Today we pray especially for the Catholic Church in Slovenia. We recall its history, stretching back to the 2nd century, with its great patrons in Cyril and Methodius, the Diocese of Ljubljana founded in 1461, promoted to an Archdiocese in 1961, rich in history, in suffering and in martyrs.
Today we do well to recall the struggles and persecution faced by the Church in the period after the Second World War: 234 priests arrested and jailed; 123 killed in the revolution; many forced out of the country; property nationalised, religious instruction banned from schools and Church schools closed altogether. We thank God for the new opportunities of the present period, since the formation of the Republic of Slovenia, despite the uncertainties in the economic, legal and political situation the Church finds itself in today. We pray that, on the basis of heroic witnesses of the past, the Church can grow and strengthen in the years ahead.

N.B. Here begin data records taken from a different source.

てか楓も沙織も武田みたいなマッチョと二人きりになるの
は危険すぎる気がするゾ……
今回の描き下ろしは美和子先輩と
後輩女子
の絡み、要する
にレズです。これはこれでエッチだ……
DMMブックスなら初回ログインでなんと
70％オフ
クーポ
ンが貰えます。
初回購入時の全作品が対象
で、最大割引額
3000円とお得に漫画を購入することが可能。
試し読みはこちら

We offer this prayer so that God may be truly worshipped and proclaimed within this nation. This, we know, is so important for its own well-being. History shows us that when a people forget God, or turn their back on the reality of God, then sooner or later it is its people who suffer. Searching for the truth of God means always respecting the truth about the human person. Ignoring or banishing the search for the truth of God, means caring nought for the truth about the human person and reducing that person to something less that he and she truly is. Without God, the person becomes an object of state control, a unit of economic effort, an item on the balance sheet of care, a voter whose support is to be obtained and manipulated. But every human being is more than that, and it is the mission of the Church to be constantly proclaiming the true God-given dignity of each person as the sole reliable basis for social well-being.

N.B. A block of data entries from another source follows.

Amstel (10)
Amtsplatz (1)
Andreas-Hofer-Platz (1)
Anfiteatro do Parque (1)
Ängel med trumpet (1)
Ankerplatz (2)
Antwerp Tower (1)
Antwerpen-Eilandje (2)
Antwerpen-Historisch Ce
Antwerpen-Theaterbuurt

This the Church does in its teaching, for which there must be a legitimate space and opportunity. This the Church does in its liturgy and worship, which unites it to the universal prayer of the whole Church world-wide and through which a nation takes it place in the great family of faith. The Church also serves the nation in its charitable activities, in the principles and faith embodied in those activities, which become an authentic witness to the truth of our life on earth, to the values which lie at the foundation of an authentic and harmonious society.

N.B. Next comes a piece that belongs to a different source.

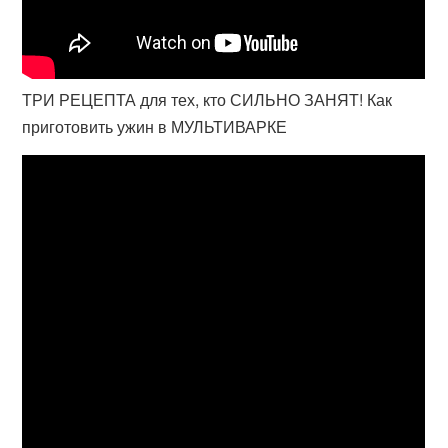
ТРИ РЕЦЕПТА для тех, кто СИЛЬНО ЗАНЯТ! Как
приготовить ужин в МУЛЬТИВАРКЕ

Today’s anniversary is a moment to recall that event 20 years ago when the Republic of Slovenia officially declared its independence. A cessation of hostilities with the Yugoslav Army followed. Step by step the nation has found its feet: its constitution adopted, recognition from around the world – first of all by the Holy See; membership of the United Nations, of Nato, and of the European Union.
Today we pray: may God bless Slovenia, its people, their faith, and, in a special way, the Catholic Church in that land. May today echo with the ancient appeal of the Prophet Ezekiel: ‘You shall be my people and I will be your God.’ Amen.